Coronavirus dans les îles britanniques : le Royaume-Uni et l'Irlande espèrent avoir atteint leur "pic" de contaminations

Le Royaume-Uni et l’Irlande auraient-ils enfin atteint le "pic" de contaminations de la troisième vague ?

Après avoir augmenté chaque jour sans discontinuer depuis plus d’un mois, la "moyenne mobile" du nombre de contaminations (c’est-à-dire la moyenne calculée sur les 7 derniers jours) affiche des baisses successives depuis 3 jours dans ces deux pays.

Un pic semble avoir été atteint le 8 janvier avec 68.192 cas détectés en un jour au Royaume-Uni et 8227 cas en Irlande. Cette date coïncide aussi avec un apparent pic du taux de positivité de 26% en Irlande. Au Royaume-Uni, ce pic du taux de positivité semble avoir été atteint le 4 janvier avec 12,8% de tests positifs. Depuis, ce taux redescend et était estimé le 11 janvier à 10,2%.

Une baisse marquée à Londres

A noter que le nombre de cas est en baisse dans toutes les composantes du Royaume, que ce soit l’Angleterre, l’Ecosse, le Pays de Galles et l’Irlande du Nord, mais c’est à Londres, dans le sud-est et l’est de l’Angleterre que la baisse est le plus marquée.

Alors, le pic a-t-il été atteint ? "Nous pouvons en faire le pic si suffisamment de personnes respectent les règles", a déclaré à la BBC le secrétaire d'Etat à la Santé britannique, Matt Hancock. Celui-ci se montre très prudent. Il faut dire que le 12 novembre, le Royaume-Uni pensait avoir atteint le pic de la deuxième vague avec 33.517 cas en une journée. Mais après deux semaines de baisse et surtout un déconfinement opéré le 2 décembre, les chiffres étaient aussitôt repartis à la hausse, nécessitant un reconfinement strict dès le 6 janvier.

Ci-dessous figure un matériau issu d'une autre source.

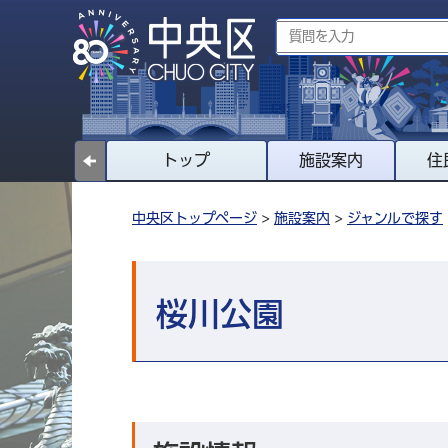
トップ
施設案内
住
中央区トップページ
>
施設案内
>
ジャンルで探す
桜川公園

Celui-ci semble donc porter ses fruits mais Matt Hancock reste donc très prudent sur cette question du pic : "Je veux que ce soit le cas, mais cela dépend du comportement de tout le monde."

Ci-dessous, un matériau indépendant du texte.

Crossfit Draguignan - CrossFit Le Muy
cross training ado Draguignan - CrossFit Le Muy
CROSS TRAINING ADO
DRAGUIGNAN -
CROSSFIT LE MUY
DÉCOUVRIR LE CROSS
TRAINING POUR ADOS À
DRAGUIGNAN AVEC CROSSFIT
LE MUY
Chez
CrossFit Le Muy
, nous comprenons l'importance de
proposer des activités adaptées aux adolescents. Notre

Un variant plus contagieux, mais peut-être moins qu’on ne le pensait

Autre bonne nouvelle, toujours selon la BBC, "il existe des preuves que le nouveau variant ne se propage peut-être pas aussi rapidement qu’on le craignait au départ": une étude de Public Health England a suggéré qu’au lieu d’être 70% plus transmissible, ce pourcentage pourrait en fait se situer entre 30% et 50%.

En attendant le déconfinement n’est pas envisagé car cette baisse des cas ne se marque pas encore sur la courbe des hospitalisations et des décès, qui restent en hausse (sauf au Pays de Galles, où les décès sont déjà en diminution). Notons qu’à Londres, on semble voir aussi un fléchissement dans le nombre de nouvelles hospitalisations.

Le Royaume-Uni compte aussi mettre en place "dès que possible" une vaccination 24 heures sur 24. L’objectif est de vacciner d’ici à mi-février les plus de 70 ans et les soignants, soit environ 15 millions de personnes, pour 2,4 millions de vaccinés aujourd’hui depuis le 8 décembre.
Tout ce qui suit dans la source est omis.